Records shown: Begin

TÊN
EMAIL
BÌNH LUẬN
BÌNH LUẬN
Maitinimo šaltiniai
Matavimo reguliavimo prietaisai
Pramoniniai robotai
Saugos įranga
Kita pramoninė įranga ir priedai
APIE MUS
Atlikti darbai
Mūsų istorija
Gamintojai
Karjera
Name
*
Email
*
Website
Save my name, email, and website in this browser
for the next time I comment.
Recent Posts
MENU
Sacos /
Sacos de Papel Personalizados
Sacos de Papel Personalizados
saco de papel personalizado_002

Records shown: End
Records shown: Begin

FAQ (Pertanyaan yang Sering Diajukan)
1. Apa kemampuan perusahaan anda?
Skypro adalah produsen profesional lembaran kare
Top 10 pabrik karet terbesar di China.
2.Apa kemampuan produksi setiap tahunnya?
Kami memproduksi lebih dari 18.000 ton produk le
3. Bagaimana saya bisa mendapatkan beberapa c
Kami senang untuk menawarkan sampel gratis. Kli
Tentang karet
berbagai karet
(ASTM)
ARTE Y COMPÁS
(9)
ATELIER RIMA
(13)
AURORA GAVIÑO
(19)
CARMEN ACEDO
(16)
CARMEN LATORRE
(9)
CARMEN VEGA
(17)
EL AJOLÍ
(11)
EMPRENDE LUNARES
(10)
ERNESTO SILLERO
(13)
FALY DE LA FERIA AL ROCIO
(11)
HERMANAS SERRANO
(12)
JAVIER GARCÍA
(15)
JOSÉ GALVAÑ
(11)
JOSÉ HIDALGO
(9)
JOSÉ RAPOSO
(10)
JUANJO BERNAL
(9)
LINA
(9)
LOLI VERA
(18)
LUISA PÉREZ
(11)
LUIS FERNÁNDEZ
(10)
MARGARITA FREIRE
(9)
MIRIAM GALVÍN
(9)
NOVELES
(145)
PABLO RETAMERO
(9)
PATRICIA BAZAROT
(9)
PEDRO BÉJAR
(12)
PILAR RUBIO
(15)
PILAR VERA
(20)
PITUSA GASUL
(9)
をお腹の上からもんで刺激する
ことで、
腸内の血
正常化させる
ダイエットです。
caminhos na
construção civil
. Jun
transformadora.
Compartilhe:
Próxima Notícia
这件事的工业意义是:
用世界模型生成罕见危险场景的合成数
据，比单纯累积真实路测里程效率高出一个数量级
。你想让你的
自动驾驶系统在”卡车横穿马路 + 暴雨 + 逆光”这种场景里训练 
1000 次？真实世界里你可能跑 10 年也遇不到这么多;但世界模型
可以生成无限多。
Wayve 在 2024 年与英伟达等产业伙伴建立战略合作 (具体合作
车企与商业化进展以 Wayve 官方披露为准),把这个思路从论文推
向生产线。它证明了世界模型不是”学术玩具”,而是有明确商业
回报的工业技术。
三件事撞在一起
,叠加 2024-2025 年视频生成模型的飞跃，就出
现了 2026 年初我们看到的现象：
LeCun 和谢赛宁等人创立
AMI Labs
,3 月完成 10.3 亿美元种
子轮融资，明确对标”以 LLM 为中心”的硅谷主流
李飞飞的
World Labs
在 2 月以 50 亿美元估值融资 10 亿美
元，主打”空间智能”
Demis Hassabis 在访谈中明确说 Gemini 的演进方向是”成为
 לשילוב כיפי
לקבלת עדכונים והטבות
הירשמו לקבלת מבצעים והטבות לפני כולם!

Records shown: End
Records shown: Begin

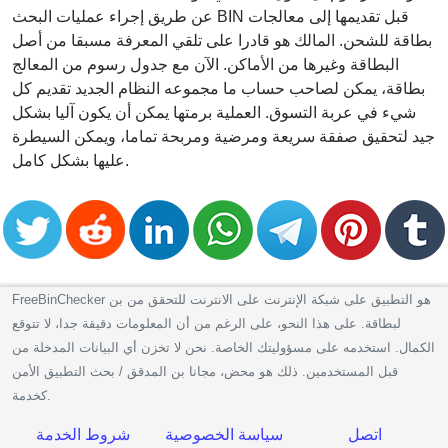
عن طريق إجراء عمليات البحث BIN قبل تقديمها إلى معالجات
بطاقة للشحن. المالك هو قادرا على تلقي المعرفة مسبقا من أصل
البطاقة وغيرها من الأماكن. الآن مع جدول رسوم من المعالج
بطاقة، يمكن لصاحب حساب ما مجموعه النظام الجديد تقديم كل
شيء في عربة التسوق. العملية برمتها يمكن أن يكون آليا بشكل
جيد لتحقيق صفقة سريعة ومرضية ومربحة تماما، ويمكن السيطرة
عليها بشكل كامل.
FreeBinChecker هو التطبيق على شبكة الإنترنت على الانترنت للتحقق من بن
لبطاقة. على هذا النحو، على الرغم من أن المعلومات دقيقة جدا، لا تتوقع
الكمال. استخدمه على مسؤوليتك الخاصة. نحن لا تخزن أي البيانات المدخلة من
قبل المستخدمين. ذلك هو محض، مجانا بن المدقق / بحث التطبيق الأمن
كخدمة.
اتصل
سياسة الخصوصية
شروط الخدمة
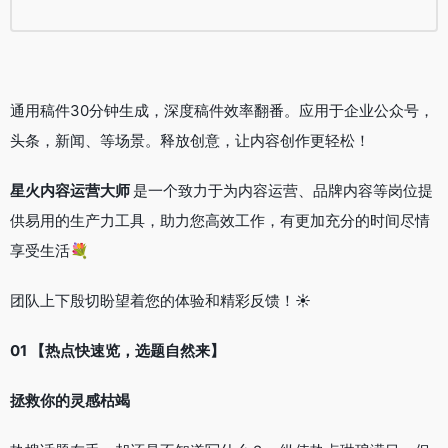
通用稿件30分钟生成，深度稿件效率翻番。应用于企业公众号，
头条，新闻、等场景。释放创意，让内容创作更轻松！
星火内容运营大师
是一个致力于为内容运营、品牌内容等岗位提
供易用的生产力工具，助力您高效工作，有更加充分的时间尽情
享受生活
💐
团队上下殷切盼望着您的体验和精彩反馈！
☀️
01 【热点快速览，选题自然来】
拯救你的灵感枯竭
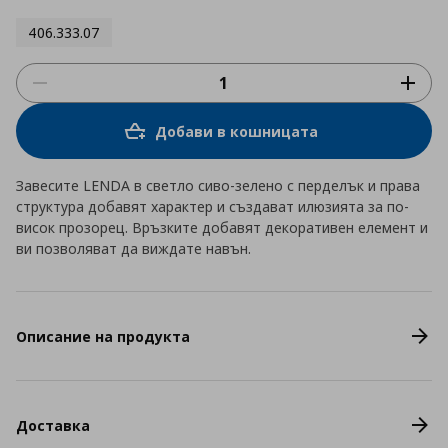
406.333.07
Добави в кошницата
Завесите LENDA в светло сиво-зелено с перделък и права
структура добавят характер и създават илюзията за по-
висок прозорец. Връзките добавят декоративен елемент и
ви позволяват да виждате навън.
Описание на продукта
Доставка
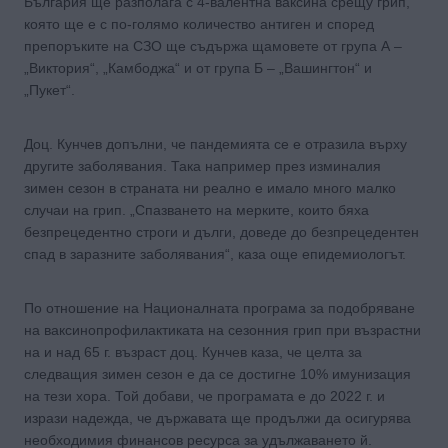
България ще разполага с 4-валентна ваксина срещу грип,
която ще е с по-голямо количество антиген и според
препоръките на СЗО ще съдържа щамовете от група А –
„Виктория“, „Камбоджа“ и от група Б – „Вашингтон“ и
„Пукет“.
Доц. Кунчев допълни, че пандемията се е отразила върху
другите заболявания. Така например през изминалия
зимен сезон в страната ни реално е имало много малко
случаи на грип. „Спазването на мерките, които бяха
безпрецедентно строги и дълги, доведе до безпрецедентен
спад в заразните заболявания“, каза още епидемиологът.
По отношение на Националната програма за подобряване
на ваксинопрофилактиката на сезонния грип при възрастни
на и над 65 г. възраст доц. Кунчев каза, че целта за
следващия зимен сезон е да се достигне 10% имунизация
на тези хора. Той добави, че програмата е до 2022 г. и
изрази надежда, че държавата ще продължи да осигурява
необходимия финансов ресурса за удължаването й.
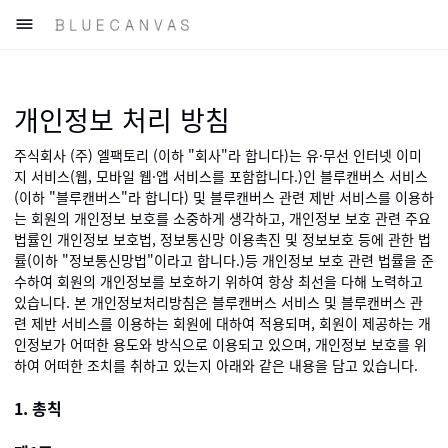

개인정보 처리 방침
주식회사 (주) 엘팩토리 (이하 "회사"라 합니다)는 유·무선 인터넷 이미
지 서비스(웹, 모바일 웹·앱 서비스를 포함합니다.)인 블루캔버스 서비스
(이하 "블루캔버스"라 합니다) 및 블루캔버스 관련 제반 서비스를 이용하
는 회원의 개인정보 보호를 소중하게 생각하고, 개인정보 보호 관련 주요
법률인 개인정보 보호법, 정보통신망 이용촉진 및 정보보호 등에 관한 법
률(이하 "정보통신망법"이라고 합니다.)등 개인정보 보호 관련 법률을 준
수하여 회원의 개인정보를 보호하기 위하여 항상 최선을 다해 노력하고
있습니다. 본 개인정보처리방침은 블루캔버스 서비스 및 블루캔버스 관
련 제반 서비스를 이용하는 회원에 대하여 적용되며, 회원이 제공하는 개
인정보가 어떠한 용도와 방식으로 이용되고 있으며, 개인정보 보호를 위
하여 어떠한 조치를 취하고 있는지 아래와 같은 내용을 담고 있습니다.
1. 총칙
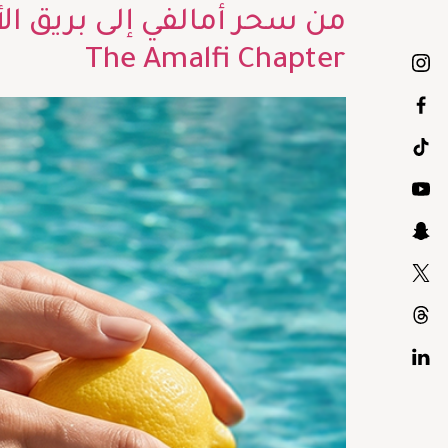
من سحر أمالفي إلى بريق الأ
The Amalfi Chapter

Records shown: End

• _Exercise objective_
In the preceding material, find each line holding the word "зимен" and copy it out.

• _Reply to the exercise_
зимен сезон в страната ни реално е имало много малко
следващия зимен сезон е да се достигне 10% имунизация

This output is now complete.